Linking text corpus with nena website

codykingham commented 3 years ago

From @dirkroorda:

We need:

a feature on texts that contains the number used to identify it on the website a feature on lines that contains the number used to identify it on the website

Some items that should be addressed alongside this:

Integration is needed between the texts in the text corpus and the texts in the website. There is currently no active connection. Therefore, we cannot assume that the texts on the website are the same. In fact, a lot of normalizing has taken place on this side of things.
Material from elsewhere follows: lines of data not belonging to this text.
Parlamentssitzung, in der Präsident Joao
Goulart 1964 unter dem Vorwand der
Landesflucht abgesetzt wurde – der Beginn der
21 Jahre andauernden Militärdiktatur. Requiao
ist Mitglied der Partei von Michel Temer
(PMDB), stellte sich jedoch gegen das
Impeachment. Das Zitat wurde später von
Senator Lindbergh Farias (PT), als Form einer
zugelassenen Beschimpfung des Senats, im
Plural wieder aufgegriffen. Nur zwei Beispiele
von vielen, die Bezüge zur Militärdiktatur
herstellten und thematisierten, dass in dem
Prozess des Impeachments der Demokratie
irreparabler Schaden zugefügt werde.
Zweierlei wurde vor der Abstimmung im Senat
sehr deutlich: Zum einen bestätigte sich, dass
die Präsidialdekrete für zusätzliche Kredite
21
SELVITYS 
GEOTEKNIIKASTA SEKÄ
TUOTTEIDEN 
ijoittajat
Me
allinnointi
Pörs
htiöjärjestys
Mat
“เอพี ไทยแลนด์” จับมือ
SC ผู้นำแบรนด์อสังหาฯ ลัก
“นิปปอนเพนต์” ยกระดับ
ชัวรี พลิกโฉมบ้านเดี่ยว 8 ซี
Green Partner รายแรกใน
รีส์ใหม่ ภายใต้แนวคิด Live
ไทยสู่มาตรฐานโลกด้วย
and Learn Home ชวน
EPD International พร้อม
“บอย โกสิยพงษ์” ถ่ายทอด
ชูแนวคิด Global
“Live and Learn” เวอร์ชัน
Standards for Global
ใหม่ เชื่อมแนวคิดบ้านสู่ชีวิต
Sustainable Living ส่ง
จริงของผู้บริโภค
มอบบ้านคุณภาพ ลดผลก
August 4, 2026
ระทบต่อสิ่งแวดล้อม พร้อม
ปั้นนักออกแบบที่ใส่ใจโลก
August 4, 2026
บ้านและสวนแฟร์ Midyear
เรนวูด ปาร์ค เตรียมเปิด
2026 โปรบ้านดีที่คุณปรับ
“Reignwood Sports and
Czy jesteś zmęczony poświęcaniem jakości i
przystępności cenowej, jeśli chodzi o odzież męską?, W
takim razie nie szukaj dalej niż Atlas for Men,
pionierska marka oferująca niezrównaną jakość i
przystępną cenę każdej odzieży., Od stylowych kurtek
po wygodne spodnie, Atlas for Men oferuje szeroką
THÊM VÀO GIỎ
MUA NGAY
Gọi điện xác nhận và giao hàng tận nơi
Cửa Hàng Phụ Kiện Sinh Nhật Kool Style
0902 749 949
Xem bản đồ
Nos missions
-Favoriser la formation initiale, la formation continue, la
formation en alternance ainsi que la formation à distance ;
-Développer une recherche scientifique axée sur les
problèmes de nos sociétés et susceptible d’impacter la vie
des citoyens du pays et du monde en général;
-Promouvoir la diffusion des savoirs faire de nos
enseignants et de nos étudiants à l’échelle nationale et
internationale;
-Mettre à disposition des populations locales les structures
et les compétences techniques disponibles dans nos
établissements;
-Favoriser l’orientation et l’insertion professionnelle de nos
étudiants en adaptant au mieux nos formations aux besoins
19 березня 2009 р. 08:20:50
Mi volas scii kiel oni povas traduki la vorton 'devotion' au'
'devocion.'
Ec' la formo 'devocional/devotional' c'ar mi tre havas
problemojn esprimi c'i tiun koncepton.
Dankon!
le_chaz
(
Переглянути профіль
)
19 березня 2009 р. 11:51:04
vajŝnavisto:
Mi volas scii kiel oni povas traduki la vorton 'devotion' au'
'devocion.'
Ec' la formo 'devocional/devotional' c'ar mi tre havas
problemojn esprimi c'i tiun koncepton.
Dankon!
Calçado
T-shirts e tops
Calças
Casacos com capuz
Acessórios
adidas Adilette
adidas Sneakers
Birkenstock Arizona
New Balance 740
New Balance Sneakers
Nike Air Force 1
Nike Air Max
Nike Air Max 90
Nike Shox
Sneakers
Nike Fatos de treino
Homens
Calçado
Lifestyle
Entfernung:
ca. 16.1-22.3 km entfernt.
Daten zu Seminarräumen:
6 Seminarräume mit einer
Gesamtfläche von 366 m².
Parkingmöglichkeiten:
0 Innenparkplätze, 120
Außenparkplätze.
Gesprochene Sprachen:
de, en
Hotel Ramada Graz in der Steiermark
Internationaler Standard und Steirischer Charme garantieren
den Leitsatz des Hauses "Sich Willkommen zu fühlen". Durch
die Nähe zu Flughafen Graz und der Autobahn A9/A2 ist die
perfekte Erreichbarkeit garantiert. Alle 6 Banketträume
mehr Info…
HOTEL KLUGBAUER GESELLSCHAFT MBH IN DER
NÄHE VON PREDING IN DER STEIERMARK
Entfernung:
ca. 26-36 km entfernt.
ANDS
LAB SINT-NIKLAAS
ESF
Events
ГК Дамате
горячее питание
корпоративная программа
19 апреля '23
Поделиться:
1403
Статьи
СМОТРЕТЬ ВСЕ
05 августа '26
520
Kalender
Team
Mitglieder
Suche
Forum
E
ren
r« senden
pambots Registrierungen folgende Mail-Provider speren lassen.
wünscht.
All of this depends on resolving the issue I've just filed over at the NENA Corpus repo: https://github.com/CambridgeSemiticsLab/nena_corpus/issues/9

dirkroorda commented 3 years ago

I need a diagram. Where is the ur-data? How does that go into the website? What data is used to generate the TF data? How do the updates fit in?

Is there a non-web-facing program somewhere that processes updates and offers data to the website?

codykingham commented 3 years ago

The Ur-data for the current TF corpus can be found under https://github.com/CambridgeSemiticsLab/nena_corpus/tree/master/sources/msdoc2html/dialects

It is a set of MS doc files converted to HTML, and then to .nena markup format. The issue here is that some of these texts have been inserted separately into the website, long ago. The problem is that the insertions were made without any kind of strict formatting; some of the texts were dirtied with HTML tags; and for some there were other formatting issues like defunct character codes. I believe James has cleaned up much of this.

Are all of the texts in TF in the database? I don't know yet. If not, they should be added—probably via the upload tool of James, and probably by the researchers, not us.

That leaves the next step: at some point the TF data should become a fully mirrored version of everything in the database. For that to happen, we need to connect the parts of the pipeline for the first time, run it, fix any issues, and issue the first version that reflects the server-side data.

dirkroorda commented 3 years ago

@jamespstrachan Apart from the fundamental things: the best concrete step now would be a feature on text nodes, say textid that provides the number that is in the url to the audio page of that text. I mean the 93 in https://nena-staging.ames.cam.ac.uk/audio/93/. Then I can generate links from search results back to audio pages. Even better: I generate https://nena-staging.ames.cam.ac.uk/audio/93/#8 if the result is on line 8, assuming that what I know in TF as the line number (line_number) agrees with what the audio page shows as the line number..

jamespstrachan commented 3 years ago

It's my understanding that the text_id and the line_number are what you need to compile a return url. I imaging we'd want to provide you with a return url template string, eg "https://nena-whatever.ames.cam.ac.uk/audio/{{text_id}}/#{{line_number}}" rather than TextFabric having any knowledge of our instance.

Perhaps you can suggest a spec for passing this in to TF and I'll see how easily I can thread it from my site code through Cody's pipeline script?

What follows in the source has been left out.